> BRIEF: Could you reproduce the lines below from the one with "新町での豚汁ランチの楽しみ方" through the one with "Aug 27, 2025 · 7 min read"? Keep both ends and add nothing.

> RECORDS SHOWN:
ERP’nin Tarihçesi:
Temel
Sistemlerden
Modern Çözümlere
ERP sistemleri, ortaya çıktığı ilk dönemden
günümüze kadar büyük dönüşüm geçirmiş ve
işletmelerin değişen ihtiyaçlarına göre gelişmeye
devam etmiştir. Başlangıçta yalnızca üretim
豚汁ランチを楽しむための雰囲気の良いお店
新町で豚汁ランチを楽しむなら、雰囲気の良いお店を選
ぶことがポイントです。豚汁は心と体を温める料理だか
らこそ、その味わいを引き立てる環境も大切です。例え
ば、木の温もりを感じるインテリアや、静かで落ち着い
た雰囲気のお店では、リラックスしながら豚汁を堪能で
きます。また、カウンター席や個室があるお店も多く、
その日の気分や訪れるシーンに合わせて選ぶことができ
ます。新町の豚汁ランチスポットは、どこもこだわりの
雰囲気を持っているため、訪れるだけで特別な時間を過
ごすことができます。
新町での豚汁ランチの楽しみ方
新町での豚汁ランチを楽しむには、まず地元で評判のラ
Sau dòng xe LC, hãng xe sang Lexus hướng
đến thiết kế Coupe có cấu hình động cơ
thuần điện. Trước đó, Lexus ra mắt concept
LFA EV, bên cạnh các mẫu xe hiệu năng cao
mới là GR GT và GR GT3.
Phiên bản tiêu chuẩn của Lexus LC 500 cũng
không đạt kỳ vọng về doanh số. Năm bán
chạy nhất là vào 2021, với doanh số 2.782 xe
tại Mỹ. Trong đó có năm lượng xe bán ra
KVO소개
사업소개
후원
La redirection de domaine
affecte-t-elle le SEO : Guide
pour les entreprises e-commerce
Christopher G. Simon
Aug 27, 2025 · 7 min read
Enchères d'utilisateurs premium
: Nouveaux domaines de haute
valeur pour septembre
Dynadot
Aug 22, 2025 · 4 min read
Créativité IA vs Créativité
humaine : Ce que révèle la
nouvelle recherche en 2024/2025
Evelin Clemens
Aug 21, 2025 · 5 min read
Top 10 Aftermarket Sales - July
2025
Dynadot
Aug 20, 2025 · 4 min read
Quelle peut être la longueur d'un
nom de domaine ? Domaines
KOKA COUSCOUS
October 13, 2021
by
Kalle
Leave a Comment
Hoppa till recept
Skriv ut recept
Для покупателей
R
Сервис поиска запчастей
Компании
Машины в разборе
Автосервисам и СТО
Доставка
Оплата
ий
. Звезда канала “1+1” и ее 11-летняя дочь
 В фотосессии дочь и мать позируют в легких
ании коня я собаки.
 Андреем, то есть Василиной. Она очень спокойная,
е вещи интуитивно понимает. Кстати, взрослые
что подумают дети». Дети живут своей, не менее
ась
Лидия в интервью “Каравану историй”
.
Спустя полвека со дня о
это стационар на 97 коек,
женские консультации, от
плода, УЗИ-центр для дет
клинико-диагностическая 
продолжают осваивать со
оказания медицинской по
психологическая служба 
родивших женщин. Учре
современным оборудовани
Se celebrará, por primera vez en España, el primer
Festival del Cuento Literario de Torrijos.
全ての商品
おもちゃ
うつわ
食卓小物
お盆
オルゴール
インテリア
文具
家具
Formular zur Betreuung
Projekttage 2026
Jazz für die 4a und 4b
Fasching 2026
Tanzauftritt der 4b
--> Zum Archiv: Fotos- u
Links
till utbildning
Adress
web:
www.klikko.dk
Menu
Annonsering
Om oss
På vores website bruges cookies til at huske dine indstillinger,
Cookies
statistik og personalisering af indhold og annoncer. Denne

> WRITTEN ANSWER:
新町での豚汁ランチの楽しみ方
新町での豚汁ランチを楽しむには、まず地元で評判のラ
Sau dòng xe LC, hãng xe sang Lexus hướng
đến thiết kế Coupe có cấu hình động cơ
thuần điện. Trước đó, Lexus ra mắt concept
LFA EV, bên cạnh các mẫu xe hiệu năng cao
mới là GR GT và GR GT3.
Phiên bản tiêu chuẩn của Lexus LC 500 cũng
không đạt kỳ vọng về doanh số. Năm bán
chạy nhất là vào 2021, với doanh số 2.782 xe
tại Mỹ. Trong đó có năm lượng xe bán ra
KVO소개
사업소개
후원
La redirection de domaine
affecte-t-elle le SEO : Guide
pour les entreprises e-commerce
Christopher G. Simon
Aug 27, 2025 · 7 min read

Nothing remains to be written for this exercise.